Start of Given entries

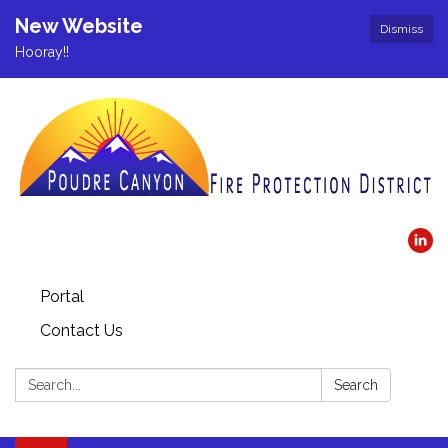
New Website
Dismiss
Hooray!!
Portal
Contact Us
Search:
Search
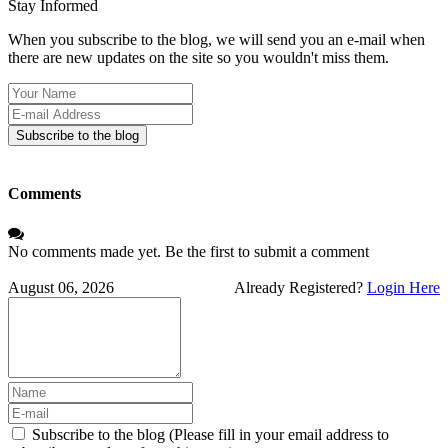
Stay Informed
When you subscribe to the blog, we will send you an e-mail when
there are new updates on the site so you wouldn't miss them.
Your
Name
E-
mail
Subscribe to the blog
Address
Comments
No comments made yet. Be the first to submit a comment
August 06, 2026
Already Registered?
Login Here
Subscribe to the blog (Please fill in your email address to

End of Given entries
Start of Given entries

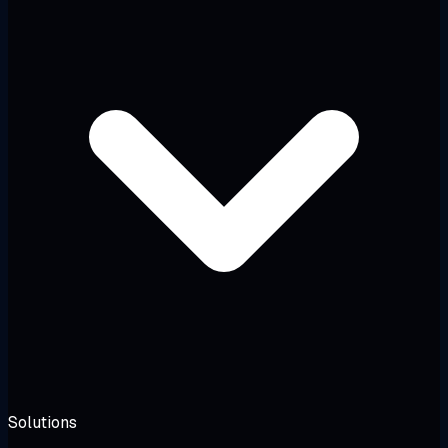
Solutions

End of Given entries

Now transcribe the lines above exactly, starting at the line containing "New Website" and ending at the line containing "Subscribe to the blog (Please", both lines included, pictures excluded.

New Website
Dismiss
Hooray!!
Portal
Contact Us
Search:
Search
Stay Informed
When you subscribe to the blog, we will send you an e-mail when
there are new updates on the site so you wouldn't miss them.
Your
Name
E-
mail
Subscribe to the blog
Address
Comments
No comments made yet. Be the first to submit a comment
August 06, 2026
Already Registered?
Login Here
Subscribe to the blog (Please fill in your email address to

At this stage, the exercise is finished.